The winding up of a Bahamanian company which had failed to respond to a statutory demand was valid where the company had failed to establish that the petition represented an abuse of the process of the court.

The appellant company (E) appealed against an order for its winding-up on the petition of the respondent (H).

Facts

E was a company incorporated in the Bahamas. Its share holder (M) was adjudicated bankrupt in the United Kingdom and H was appointed as trustee in bankruptcy of his estate. M had been the registered owner of a property, of substantial value, in London, which was transferred to two others (X) immediately prior to the adjudication. H considered that the change in the registered ownership of the property was cosmetic, that M remained its owner on the date of adjudication and accordingly the property had then vested in him. H registered a caution against the property and commenced proceedings in the UK for a declaration that, if X existed, they held the title on a bare trust for H. H subsequently became aware of an allegation that X had sold the property to E, and that E had made the purchase with the help of a bank loan. H formed the view that E was under the effective control of M, and that the alleged sale of the property to it was a further attempt on his part to hide his continuing ownership of it. H subsequently purchased the assignment of the bank's debt and its purported mortgage over the property. H served a statutory demand on E at its registered office. The demanded payment was not made, but E did not dispute its liability to make it. H petitioned for E to be wound up for failure to respond to the demand. E based its opposition to the petition on the proposition that H's purpose in bringing it was improper and an abuse of the court process.
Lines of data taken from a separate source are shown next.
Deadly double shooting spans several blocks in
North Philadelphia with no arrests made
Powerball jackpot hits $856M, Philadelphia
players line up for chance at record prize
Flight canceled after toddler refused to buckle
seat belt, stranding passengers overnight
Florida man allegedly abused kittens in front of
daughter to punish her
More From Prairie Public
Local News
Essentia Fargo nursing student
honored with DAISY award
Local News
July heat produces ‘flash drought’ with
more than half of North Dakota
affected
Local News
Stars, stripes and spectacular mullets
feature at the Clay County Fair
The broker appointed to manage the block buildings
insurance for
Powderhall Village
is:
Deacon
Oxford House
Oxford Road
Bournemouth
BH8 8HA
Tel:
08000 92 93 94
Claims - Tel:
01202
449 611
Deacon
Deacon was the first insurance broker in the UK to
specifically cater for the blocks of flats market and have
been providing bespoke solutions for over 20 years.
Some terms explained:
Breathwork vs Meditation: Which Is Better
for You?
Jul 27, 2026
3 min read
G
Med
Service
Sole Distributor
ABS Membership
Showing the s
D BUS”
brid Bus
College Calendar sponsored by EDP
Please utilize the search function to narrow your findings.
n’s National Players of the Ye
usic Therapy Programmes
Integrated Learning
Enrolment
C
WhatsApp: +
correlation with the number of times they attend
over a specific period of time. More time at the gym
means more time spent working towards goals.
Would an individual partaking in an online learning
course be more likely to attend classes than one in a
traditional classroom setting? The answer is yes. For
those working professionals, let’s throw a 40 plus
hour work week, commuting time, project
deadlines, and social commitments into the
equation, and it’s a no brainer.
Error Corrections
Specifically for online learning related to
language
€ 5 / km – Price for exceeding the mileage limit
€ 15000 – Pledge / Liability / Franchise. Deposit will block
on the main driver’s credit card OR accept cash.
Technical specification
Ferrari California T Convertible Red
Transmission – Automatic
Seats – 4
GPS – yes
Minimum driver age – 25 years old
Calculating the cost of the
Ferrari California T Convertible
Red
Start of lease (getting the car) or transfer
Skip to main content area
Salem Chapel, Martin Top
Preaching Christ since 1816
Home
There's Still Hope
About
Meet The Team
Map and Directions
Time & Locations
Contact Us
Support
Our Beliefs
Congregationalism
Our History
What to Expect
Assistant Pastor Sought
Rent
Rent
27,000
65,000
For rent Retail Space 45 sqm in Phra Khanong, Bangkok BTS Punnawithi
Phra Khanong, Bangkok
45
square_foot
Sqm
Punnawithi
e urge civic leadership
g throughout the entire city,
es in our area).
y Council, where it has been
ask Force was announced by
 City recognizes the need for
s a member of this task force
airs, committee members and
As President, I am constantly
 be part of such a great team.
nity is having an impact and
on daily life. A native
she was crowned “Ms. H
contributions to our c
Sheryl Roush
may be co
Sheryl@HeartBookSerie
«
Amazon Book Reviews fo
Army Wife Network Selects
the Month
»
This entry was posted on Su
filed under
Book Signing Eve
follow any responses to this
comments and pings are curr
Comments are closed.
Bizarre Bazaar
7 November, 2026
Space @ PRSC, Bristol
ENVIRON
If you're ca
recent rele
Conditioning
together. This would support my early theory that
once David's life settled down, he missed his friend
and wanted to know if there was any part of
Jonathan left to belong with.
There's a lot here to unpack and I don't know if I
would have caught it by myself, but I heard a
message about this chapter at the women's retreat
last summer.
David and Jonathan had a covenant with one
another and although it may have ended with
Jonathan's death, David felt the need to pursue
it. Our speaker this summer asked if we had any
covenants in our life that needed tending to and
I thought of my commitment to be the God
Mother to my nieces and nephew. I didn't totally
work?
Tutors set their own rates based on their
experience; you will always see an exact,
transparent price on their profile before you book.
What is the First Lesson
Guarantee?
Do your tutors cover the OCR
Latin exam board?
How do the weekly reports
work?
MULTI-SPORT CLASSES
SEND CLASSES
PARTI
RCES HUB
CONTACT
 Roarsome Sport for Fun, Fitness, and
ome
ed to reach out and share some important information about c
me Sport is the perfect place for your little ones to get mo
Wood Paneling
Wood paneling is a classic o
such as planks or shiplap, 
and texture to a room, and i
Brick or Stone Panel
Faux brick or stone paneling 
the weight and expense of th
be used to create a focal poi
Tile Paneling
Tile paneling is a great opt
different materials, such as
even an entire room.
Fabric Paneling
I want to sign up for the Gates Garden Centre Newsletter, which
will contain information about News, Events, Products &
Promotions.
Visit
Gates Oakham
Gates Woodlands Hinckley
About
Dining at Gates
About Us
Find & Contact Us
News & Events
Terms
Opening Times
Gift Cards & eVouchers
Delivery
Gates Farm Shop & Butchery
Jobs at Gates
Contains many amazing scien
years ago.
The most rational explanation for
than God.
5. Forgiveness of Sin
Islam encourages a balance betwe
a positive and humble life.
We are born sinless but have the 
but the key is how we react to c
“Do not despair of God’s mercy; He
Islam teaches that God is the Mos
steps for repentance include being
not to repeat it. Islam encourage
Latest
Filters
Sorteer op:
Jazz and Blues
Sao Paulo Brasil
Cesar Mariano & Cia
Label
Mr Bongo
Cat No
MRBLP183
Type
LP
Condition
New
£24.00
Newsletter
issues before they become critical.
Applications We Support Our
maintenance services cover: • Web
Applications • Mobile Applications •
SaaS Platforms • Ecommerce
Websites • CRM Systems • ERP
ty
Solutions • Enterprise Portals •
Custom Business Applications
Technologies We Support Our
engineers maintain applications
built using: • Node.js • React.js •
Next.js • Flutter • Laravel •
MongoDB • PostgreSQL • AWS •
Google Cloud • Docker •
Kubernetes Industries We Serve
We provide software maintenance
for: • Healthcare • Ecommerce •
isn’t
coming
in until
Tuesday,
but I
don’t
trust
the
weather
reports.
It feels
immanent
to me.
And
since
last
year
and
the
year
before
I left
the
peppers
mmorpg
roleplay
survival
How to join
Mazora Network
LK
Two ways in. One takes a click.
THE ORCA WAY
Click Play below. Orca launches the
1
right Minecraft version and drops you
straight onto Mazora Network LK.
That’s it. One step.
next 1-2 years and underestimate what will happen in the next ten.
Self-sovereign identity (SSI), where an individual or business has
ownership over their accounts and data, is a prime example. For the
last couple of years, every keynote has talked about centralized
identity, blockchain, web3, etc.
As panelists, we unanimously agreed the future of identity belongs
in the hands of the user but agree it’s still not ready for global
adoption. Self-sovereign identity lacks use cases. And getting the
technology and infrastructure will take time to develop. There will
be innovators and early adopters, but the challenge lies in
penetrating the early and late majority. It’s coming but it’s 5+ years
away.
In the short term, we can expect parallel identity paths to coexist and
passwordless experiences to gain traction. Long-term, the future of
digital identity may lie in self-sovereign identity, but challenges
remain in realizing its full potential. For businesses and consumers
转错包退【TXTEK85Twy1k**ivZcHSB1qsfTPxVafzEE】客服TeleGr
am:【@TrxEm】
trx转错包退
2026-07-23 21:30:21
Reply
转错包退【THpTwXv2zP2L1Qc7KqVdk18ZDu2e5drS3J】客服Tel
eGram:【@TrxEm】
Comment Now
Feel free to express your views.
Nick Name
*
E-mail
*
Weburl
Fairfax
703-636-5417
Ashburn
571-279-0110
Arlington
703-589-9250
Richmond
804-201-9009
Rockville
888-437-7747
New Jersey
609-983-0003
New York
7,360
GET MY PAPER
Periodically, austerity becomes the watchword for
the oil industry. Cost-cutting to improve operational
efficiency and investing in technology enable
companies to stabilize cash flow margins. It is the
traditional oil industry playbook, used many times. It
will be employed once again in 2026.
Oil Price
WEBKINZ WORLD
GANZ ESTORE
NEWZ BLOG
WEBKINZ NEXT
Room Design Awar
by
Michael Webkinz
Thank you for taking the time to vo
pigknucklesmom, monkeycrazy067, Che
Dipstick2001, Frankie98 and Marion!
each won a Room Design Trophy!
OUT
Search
E submitted that H's intention was to replace the direction of its defence of the English action by its directors with that of a liquidator who might prove to be a weaker opponent, and thereby secure for himself an unfair advantage in the litigation.

Held

The Board had no view about where the merits of the English action between H and E lay. There was no doubt that H's purposes in presenting the winding-up petition were intimately related to the English action. It was probably the case that H regarded a winding-up order as likely to be of advantage to him in his capacity as claimant in the English action as well as in his capacity as the petitioning creditor. E's continuing defence in the English action was leading H to incur substantial costs and was thus generating a potential increase in its total liability to him and a corresponding increase in the risk that it could not be met. A winding-up order was also likely to be of substantial advantage to H in his capacity as the petitioning creditor, and the securing of such an advantage was one of his purposes. It was not necessary that it should have been his principal purpose, Millennium Advanced Technology Ltd, Re [2004] EWHC 711 (Ch), [2004] 1 W.L.R. 2177 applied. H, as trustee, was a large creditor of E; his debt was contingently unsecured and he was not in receipt of interest. It was in the interests of E, as the insolvent company, and in particular of H in that capacity, that, before it proceeded, from some source or other, to incur further indebtedness with which to fund the maintenance of its defence at a trial estimated to last for seven or eight days, a professional decision had to be taken on its behalf about the further conduct of its defence and about the terms of any compromise which it would have been commercially sensible for it to have proposed. In its defence of the winding-up petition, E had therefore failed to establish that H's petition represented an abuse of the process of the court and failed to displace his entitlement to an order (see para.33 of judgment).